Goal of the exercise
Every entry below needs to be repeated exactly.

Data items
====
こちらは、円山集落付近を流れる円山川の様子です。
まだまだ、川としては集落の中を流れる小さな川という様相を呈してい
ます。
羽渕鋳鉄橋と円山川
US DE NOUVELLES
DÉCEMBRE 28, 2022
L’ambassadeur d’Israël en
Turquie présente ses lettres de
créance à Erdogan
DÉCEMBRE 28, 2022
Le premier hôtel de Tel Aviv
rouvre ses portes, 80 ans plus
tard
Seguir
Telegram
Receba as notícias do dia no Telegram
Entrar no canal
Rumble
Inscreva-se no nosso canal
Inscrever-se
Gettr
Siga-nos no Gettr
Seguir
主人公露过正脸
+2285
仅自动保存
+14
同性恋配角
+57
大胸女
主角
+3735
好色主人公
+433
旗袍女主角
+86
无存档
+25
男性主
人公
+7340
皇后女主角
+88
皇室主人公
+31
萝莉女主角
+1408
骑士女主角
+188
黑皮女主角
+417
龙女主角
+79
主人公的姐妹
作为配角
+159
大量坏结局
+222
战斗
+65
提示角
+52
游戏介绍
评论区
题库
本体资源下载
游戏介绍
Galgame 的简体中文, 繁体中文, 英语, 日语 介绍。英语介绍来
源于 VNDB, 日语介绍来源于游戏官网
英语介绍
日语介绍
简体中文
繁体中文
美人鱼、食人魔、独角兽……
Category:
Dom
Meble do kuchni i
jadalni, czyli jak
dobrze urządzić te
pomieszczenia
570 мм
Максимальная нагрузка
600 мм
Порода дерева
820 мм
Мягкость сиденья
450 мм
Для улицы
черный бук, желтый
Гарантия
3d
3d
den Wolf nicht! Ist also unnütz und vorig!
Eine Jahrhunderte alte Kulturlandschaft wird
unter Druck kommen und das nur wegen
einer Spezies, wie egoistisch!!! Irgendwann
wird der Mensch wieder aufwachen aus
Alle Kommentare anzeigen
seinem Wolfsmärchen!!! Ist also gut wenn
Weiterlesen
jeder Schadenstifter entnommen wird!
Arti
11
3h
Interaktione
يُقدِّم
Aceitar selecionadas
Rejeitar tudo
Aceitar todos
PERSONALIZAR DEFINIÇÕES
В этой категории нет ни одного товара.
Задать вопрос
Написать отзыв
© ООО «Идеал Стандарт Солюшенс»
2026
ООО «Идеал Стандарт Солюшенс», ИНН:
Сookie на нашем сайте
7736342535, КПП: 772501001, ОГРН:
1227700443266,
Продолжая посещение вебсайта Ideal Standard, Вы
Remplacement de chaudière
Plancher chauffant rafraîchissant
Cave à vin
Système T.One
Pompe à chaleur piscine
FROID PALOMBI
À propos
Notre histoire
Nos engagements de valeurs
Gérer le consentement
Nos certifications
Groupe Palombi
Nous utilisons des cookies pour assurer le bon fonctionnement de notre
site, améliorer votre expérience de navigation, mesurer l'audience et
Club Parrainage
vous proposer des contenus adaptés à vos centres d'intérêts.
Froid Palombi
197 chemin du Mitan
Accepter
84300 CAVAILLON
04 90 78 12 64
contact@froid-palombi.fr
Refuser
====
Task response
こちらは、円山集落付近を流れる円山川の様子です。
まだまだ、川としては集落の中を流れる小さな川という様相を呈してい
ます。
羽渕鋳鉄橋と円山川
US DE NOUVELLES
DÉCEMBRE 28, 2022
L’ambassadeur d’Israël en
Turquie présente ses lettres de
créance à Erdogan
DÉCEMBRE 28, 2022
Le premier hôtel de Tel Aviv
rouvre ses portes, 80 ans plus
tard
Seguir
Telegram
Receba as notícias do dia no Telegram
Entrar no canal
Rumble
Inscreva-se no nosso canal
Inscrever-se
Gettr
Siga-nos no Gettr
Seguir
主人公露过正脸
+2285
仅自动保存
+14
同性恋配角
+57
大胸女
主角
+3735
好色主人公
+433
旗袍女主角
+86
无存档
+25
男性主
人公
+7340
皇后女主角
+88
皇室主人公
+31
萝莉女主角
+1408
骑士女主角
+188
黑皮女主角
+417
龙女主角
+79
主人公的姐妹
作为配角
+159
大量坏结局
+222
战斗
+65
提示角
+52
游戏介绍
评论区
题库
本体资源下载
游戏介绍
Galgame 的简体中文, 繁体中文, 英语, 日语 介绍。英语介绍来
源于 VNDB, 日语介绍来源于游戏官网
英语介绍
日语介绍
简体中文
繁体中文
美人鱼、食人魔、独角兽……
Category:
Dom
Meble do kuchni i
jadalni, czyli jak
dobrze urządzić te
pomieszczenia
570 мм
Максимальная нагрузка
600 мм
Порода дерева
820 мм
Мягкость сиденья
450 мм
Для улицы
черный бук, желтый
Гарантия
3d
3d
den Wolf nicht! Ist also unnütz und vorig!
Eine Jahrhunderte alte Kulturlandschaft wird
unter Druck kommen und das nur wegen
einer Spezies, wie egoistisch!!! Irgendwann
wird der Mensch wieder aufwachen aus
Alle Kommentare anzeigen
seinem Wolfsmärchen!!! Ist also gut wenn
Weiterlesen
jeder Schadenstifter entnommen wird!
Arti
11
3h
Interaktione
يُقدِّم
Aceitar selecionadas
Rejeitar tudo
Aceitar todos
PERSONALIZAR DEFINIÇÕES
В этой категории нет ни одного товара.
Задать вопрос
Написать отзыв
© ООО «Идеал Стандарт Солюшенс»
2026
ООО «Идеал Стандарт Солюшенс», ИНН:
Сookie на нашем сайте
7736342535, КПП: 772501001, ОГРН:
1227700443266,
Продолжая посещение вебсайта Ideal Standard, Вы
Remplacement de chaudière
Plancher chauffant rafraîchissant
Cave à vin
Système T.One
Pompe à chaleur piscine
FROID PALOMBI
À propos
Notre histoire
Nos engagements de valeurs
Gérer le consentement
Nos certifications
Groupe Palombi
Nous utilisons des cookies pour assurer le bon fonctionnement de notre
site, améliorer votre expérience de navigation, mesurer l'audience et
Club Parrainage
vous proposer des contenus adaptés à vos centres d'intérêts.
Froid Palombi
197 chemin du Mitan
Accepter
84300 CAVAILLON
04 90 78 12 64
contact@froid-palombi.fr
Refuser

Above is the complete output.